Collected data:
########################################

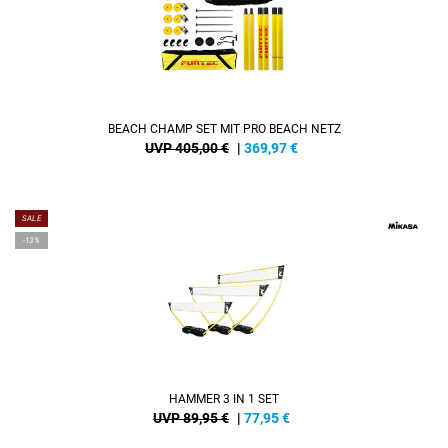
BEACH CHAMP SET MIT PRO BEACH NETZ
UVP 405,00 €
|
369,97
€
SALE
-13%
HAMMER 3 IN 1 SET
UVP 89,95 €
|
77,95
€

########################################

Every line above should be returned word for word, with the pictures left behind.

BEACH CHAMP SET MIT PRO BEACH NETZ
UVP 405,00 €
|
369,97
€
SALE
-13%
HAMMER 3 IN 1 SET
UVP 89,95 €
|
77,95
€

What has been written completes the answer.